When watching Star Trek i noticed that Q has his "powers" taken away in one episode. They granted these "powers" to Riker as well. And, many other shows do this, someone's powers are taken away. At least in Superman 2 they irradiated him or something to do it.
This has always bothered me. The point of Q is that he is not human with special powers, he is a being who can play with the universe *inherently* as a human can move his arm. Just like we cannot take away the "power" of someone to move his arm without destroying a part of his physical or mental structure, removing powers from Q should be the same. I don't mean this specifically by Q, but any characters where certain extra-human capabilities are inherent to their race.
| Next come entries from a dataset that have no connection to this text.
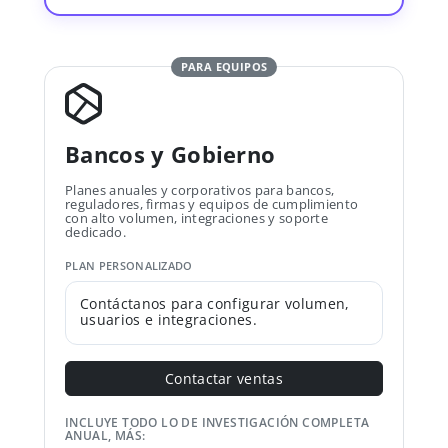
PARA EQUIPOS
Bancos y Gobierno
Planes anuales y corporativos para bancos,
reguladores, firmas y equipos de cumplimiento
con alto volumen, integraciones y soporte
dedicado.
PLAN PERSONALIZADO
Contáctanos para configurar volumen,
usuarios e integraciones.
Contactar ventas
INCLUYE TODO LO DE INVESTIGACIÓN COMPLETA
ANUAL, MÁS: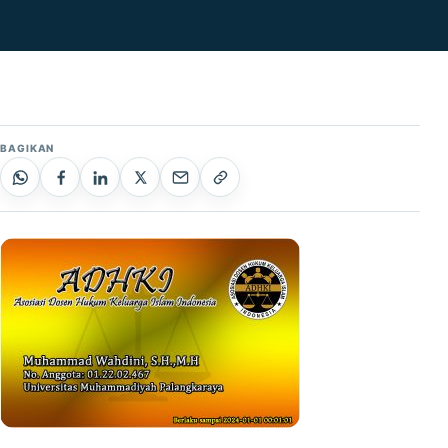
BAGIKAN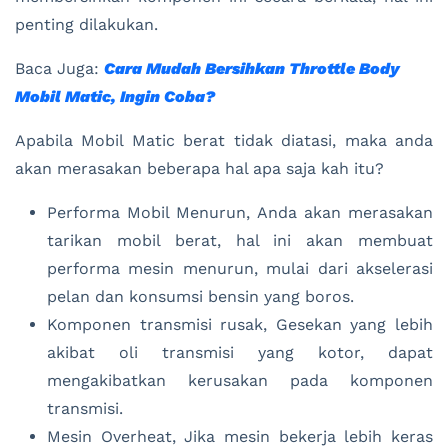
penting dilakukan.
Baca Juga:
Cara Mudah Bersihkan Throttle Body
Mobil Matic, Ingin Coba?
Apabila Mobil Matic berat tidak diatasi, maka anda
akan merasakan beberapa hal apa saja kah itu?
Performa Mobil Menurun, Anda akan merasakan
tarikan mobil berat, hal ini akan membuat
performa mesin menurun, mulai dari akselerasi
pelan dan konsumsi bensin yang boros.
Komponen transmisi rusak, Gesekan yang lebih
akibat oli transmisi yang kotor, dapat
mengakibatkan kerusakan pada komponen
transmisi.
Mesin Overheat, Jika mesin bekerja lebih keras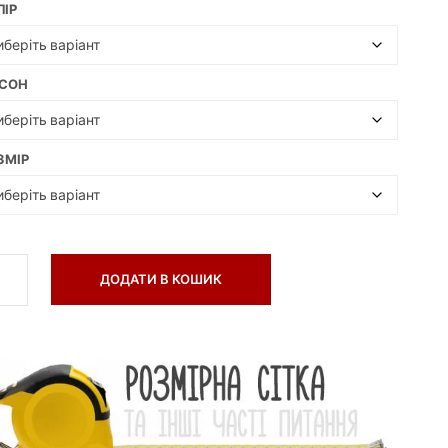
ЛІР
А
Є
Т
О
СОН
В
А
Р
І
ЗМІР
В
.
ДОДАТИ В КОШИК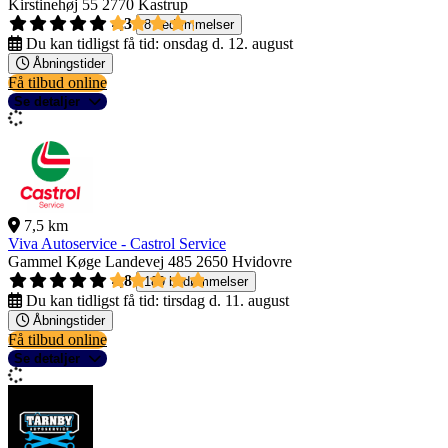
Kirstinehøj 55
2770 Kastrup
4,3
8 bedømmelser
Du kan tidligst få tid:
onsdag d. 12. august
Åbningstider
Få tilbud online
Se detaljer
7,5 km
Viva Autoservice - Castrol Service
Gammel Køge Landevej 485
2650 Hvidovre
4,8
189 bedømmelser
Du kan tidligst få tid:
tirsdag d. 11. august
Åbningstider
Få tilbud online
Se detaljer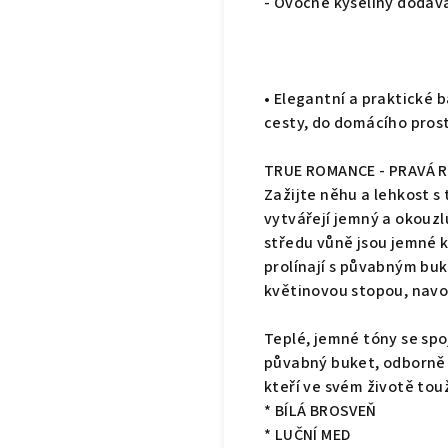
- Ovocné kyseliny dodávaj
• Elegantní a praktické 
cesty, do domácího prost
TRUE ROMANCE - PRAVÁ 
Zažijte něhu a lehkost s
vytvářejí jemný a okouzl
středu vůně jsou jemné k
prolínají s půvabným buk
květinovou stopou, navoz
Teplé, jemné tóny se spo
půvabný buket, odborně 
kteří ve svém životě tou
* BÍLÁ BROSVEŇ
* LUČNÍ MED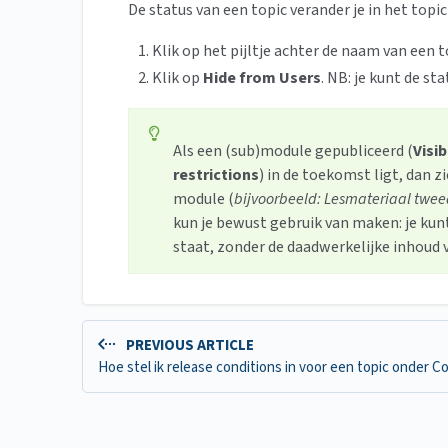
De status van een topic verander je in het topic 
Klik op het pijltje achter de naam van een t
Klik op
Hide from Users
. NB: je kunt de s
Als een (sub)module gepubliceerd (
Visib
restrictions
)
in de toekomst ligt, dan z
module (
bijvoorbeeld: Lesmateriaal twe
kun je bewust gebruik van maken: je kun
staat, zonder de daadwerkelijke inhoud v
PREVIOUS ARTICLE
Hoe stel ik release conditions in voor een topic onder C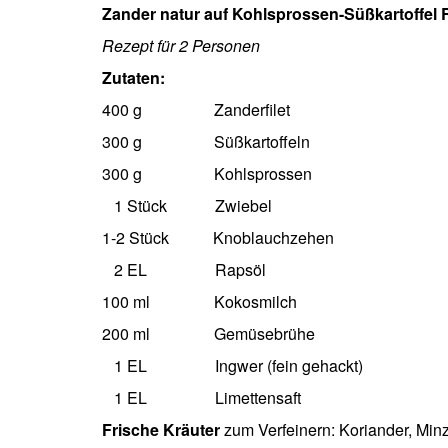
Zander natur auf Kohlsprossen-Süßkartoffel
Rezept für 2 Personen
Zutaten:
400 g
Zanderfilet
300 g
Süßkartoffeln
300 g
Kohlsprossen
1 Stück
Zwiebel
1-2 Stück
Knoblauchzehen
2 EL
Rapsöl
100 ml
Kokosmilch
200 ml
Gemüsebrühe
1 EL
Ingwer (fein gehackt)
1 EL
Limettensaft
Frische Kräuter
zum Verfeinern: Koriander, Min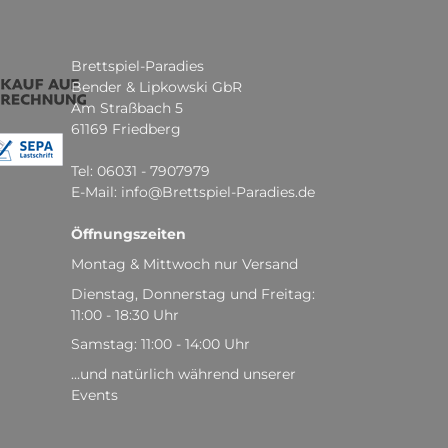
Brettspiel-Paradies
Bender & Lipkowski GbR
Am Straßbach 5
61169 Friedberg
Tel: 06031 - 7907979
E-Mail: info@Brettspiel-Paradies.de
Öffnungszeiten
Montag & Mittwoch nur Versand
Dienstag, Donnerstag und Freitag:
11:00 - 18:30 Uhr
Samstag: 11:00 - 14:00 Uhr
...und natürlich während unserer
Events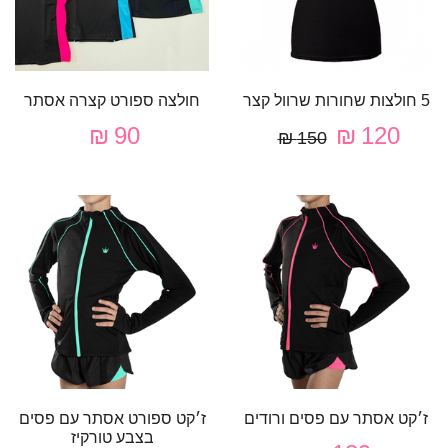
5 חולצות שחורות שרוול קצר
חולצה ספורט קצרה אסתר
90 ₪
120 ₪
150 ₪
ז׳קט אסתר עם פסים ורודים
ז׳קט ספורט אסתר עם פסים
בצבע טורקיז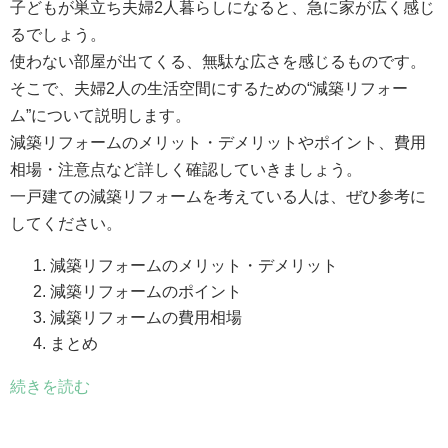
子どもが巣立ち夫婦2人暮らしになると、急に家が広く感じ
るでしょう。
使わない部屋が出てくる、無駄な広さを感じるものです。
そこで、夫婦2人の生活空間にするための“減築リフォー
ム”について説明します。
減築リフォームのメリット・デメリットやポイント、費用
相場・注意点など詳しく確認していきましょう。
一戸建ての減築リフォームを考えている人は、ぜひ参考に
してください。
減築リフォームのメリット・デメリット
減築リフォームのポイント
減築リフォームの費用相場
まとめ
続きを読む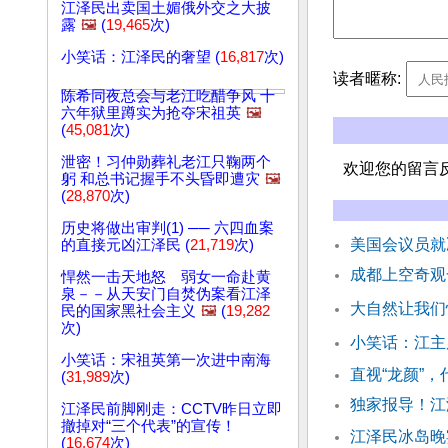
江泽民出卖国土媚俄外交之大披
露
🖼️
(
19,465
次)
小笑话：江泽民的奢望 (
16,817
次)
读者暱称:
陈希同夜总会与老江吃醋争风 十
六年狱里蹲实为抢夺宋祖英
🖼️
(
45,081
次)
泄密！习仲勋葬礼老江只鞠两个
欢迎您的留言
躬 和总书记握手不头昏即遭灾
🖼️
(
28,870
次)
历史将做出审判(1) ── 六四血案
美国会议员就
的直接元凶江泽民 (
21,719
次)
成都上空奇观
悍然一击天地怒 弱女一命赴黄
泉－－从天安门自焚伪案看江泽
大自然让我们
民的国家黑社会主义
🖼️
(
19,282
次)
小笑话：江主
小笑话：宋祖英第一次进中南海
直视“龙颜”
(
31,989
次)
独家报导！江
江泽民前脚刚走：CCTV昨日立即
撤掉对“三个代表”的宣传！
江泽民冰岛晚宴
(
16,674
次)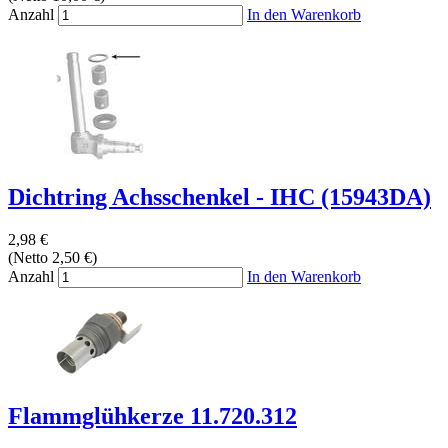
Anzahl
In den Warenkorb
Dichtring Achsschenkel - IHC (15943DA)
2,98 €
(Netto 2,50 €)
Anzahl
In den Warenkorb
Flammglühkerze 11.720.312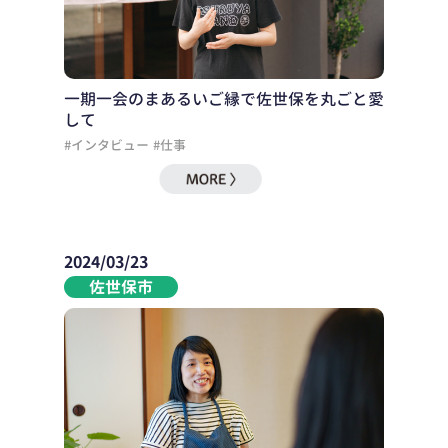
一期一会のまあるいご縁で佐世保を丸ごと愛
して
#インタビュー
#仕事
2024/03/23
佐世保市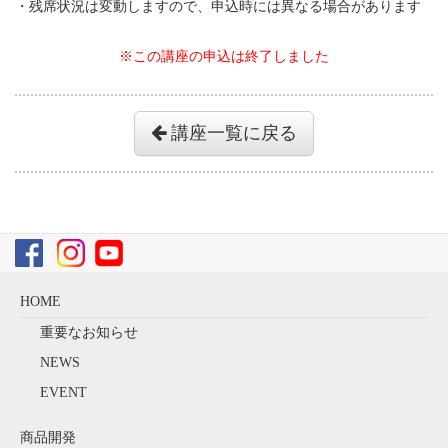
・残席状況は変動しますので、申込時には異なる場合があります
※この講座の申込は終了しました
講座一覧に戻る
HOME
重要なお知らせ
NEWS
EVENT
商品開発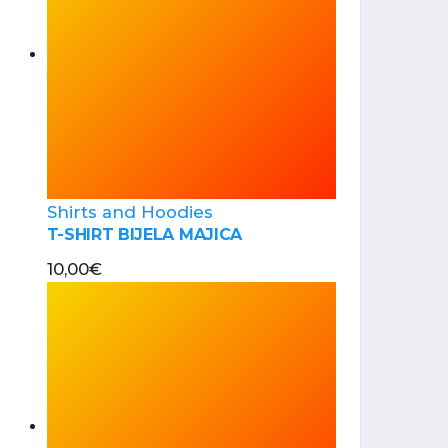
Shirts and Hoodies
T-SHIRT BIJELA MAJICA
10,00
€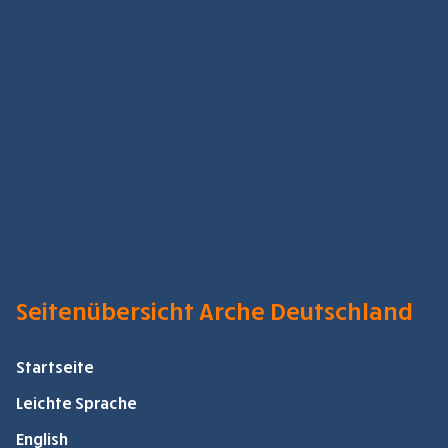
Seitenübersicht Arche Deutschland
Startseite
Leichte Sprache
English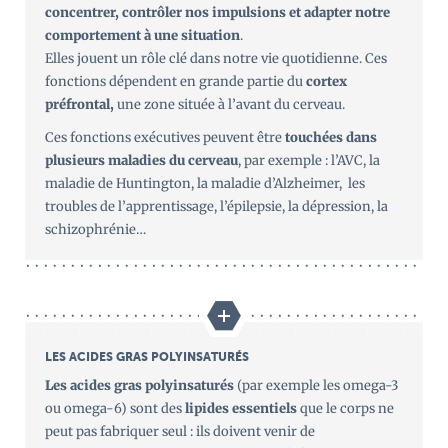
concentrer, contrôler nos impulsions et adapter notre
comportement à une situation
.
Elles jouent un rôle clé dans notre vie quotidienne. Ces
fonctions dépendent en grande partie du
cortex
préfrontal,
une zone située à l’avant du cerveau.
Ces fonctions exécutives peuvent être
touchées dans
plusieurs maladies du cerveau
, par exemple : l’AVC, la
maladie de Huntington, la maladie d’Alzheimer, les
troubles de l’apprentissage, l’épilepsie, la dépression, la
schizophrénie…
LES ACIDES GRAS POLYINSATURÉS
Les acides gras polyinsaturés
(par exemple les omega-3
ou omega-6) sont des
lipides essentiels
que le corps ne
peut pas fabriquer seul : ils doivent venir de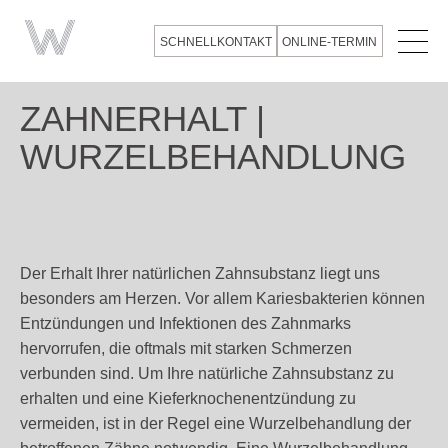
SCHNELLKONTAKT
ONLINE-TERMIN
Menü
ZAHNERHALT |
WURZEL­BEHANDLUNG
Der Erhalt Ihrer natürlichen Zahnsubstanz liegt uns
besonders am Herzen. Vor allem Kariesbakterien können
Entzündungen und Infektionen des Zahnmarks
hervorrufen, die oftmals mit starken Schmerzen
verbunden sind. Um Ihre natürliche Zahnsubstanz zu
erhalten und eine Kieferknochenentzündung zu
vermeiden, ist in der Regel eine Wurzelbehandlung der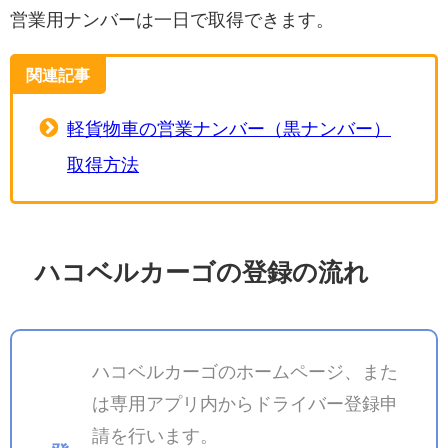
営業用ナンバーは一日で取得できます。
関連記事
軽貨物車の営業ナンバー（黒ナンバー）
取得方法
ハコベルカーゴの登録の流れ
ハコベルカーゴのホームページ、また
は専用アプリ内からドライバー登録申
請を行います。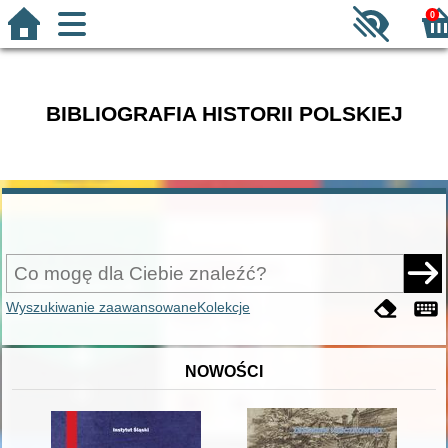
0
BIBLIOGRAFIA HISTORII POLSKIEJ
Wyszukiwanie zaawansowane
Kolekcje
NOWOŚCI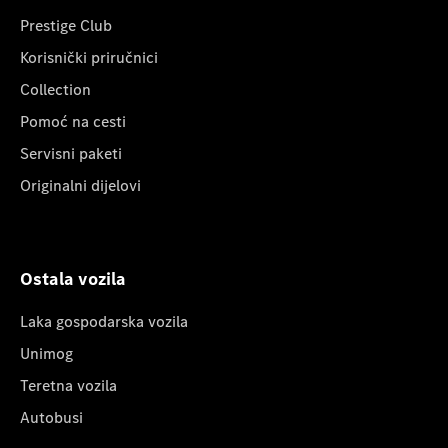
Prestige Club
Korisnički priručnici
Collection
Pomoć na cesti
Servisni paketi
Originalni dijelovi
Ostala vozila
Laka gospodarska vozila
Unimog
Teretna vozila
Autobusi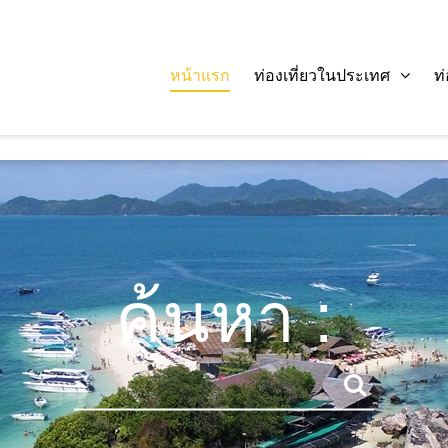
หน้าแรก
ท่องเที่ยวในประเทศ
ท
ค้นหา :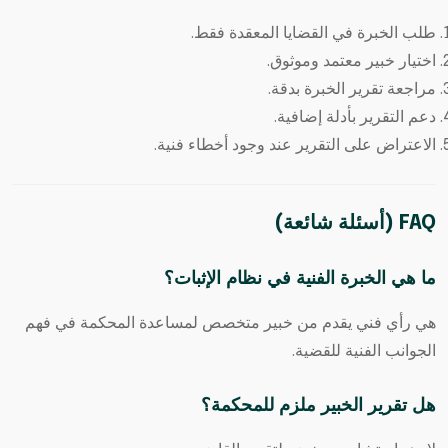
طلب الخبرة في القضايا المعقدة فقط.
اختيار خبير معتمد وموثوق.
مراجعة تقرير الخبرة بدقة.
دعم التقرير بأدلة إضافية.
الاعتراض على التقرير عند وجود أخطاء فنية.
FAQ (أسئلة شائعة)
ما هي الخبرة الفنية في نظام الإثبات؟
هي رأي فني يقدم من خبير متخصص لمساعدة المحكمة في فهم
الجوانب الفنية للقضية.
هل تقرير الخبير ملزم للمحكمة؟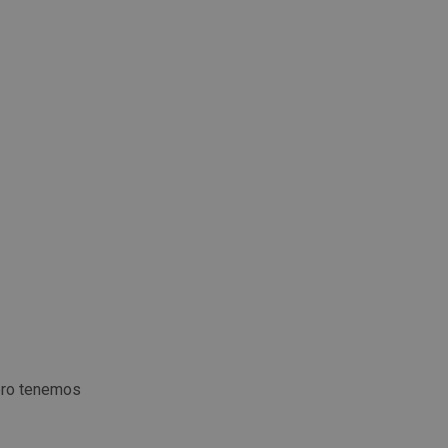
ero tenemos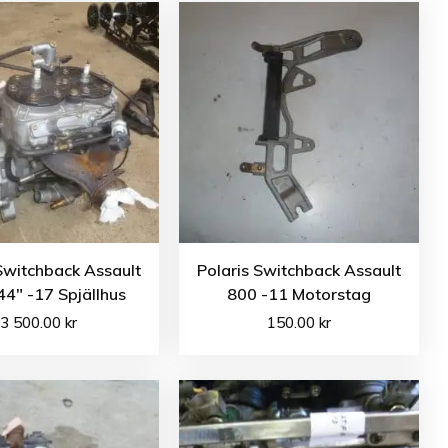
Switchback Assault
Polaris Switchback Assault
4″ -17 Spjällhus
800 -11 Motorstag
3 500.00
kr
150.00
kr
Perhaps we can blame the State of Virginia for this. The Bill of Rights was a bad move. There are no such things as rights. The Declaration of Independence uses the term "inalienable rights" to describe this situation. That is, where the power of freedom is not granted or restricted, rather it is recognized. But the DOI made a mistake by using the word "rights". The Constitution itself only uses the word "right" once. And that is on a legal right, "To promote the progress of science and useful arts, by securing for limited times to authors and inventors the exclusive right to their respective writings and discoveries;". Being it is a made-up right it is called a "right" therefore. Everything else is expressly granted legislative "power". The Constitution is truly a beautiful document. But the DOI lead Virginia into the fallacious belief that all rights needed to be codified, and the Bill of rights changes it all.
In the first amendment "right of the people to assemble", the second "right of the people to keep and bear arms", the fourth "right of the people to be secure in their persons", the sixth "shall enjoy the right to a speedy and public trial", the seventh "the right to trial by jury", the ninth refers to rights given by the Constitution, which is not true, and the tenth reserves "rights" for the people.
Because of this, i consider the BOR the thorn in the side of the US. It took one of the most fantastic legal documents and destroyed it at its core by invented this idea that freedom was because of rights. An absolute tragedy that redefined how people were going to look at the freedoms we enjoy.
It is not that we have the right to do something, it's that noone has the right or ability to take it away. Even "inherent rights" while expressing this message, uses the word "rights". The term should more correctly express that in interpersonal actions, noone can object or impede the freedom of others. The codification into law should not be what people can do, but what other people cannot do to impede it.
I think this needs a name. And whatever it is, it should not use the word "right". That has played out already most unfortunately.
Does someone have a more eponymous name?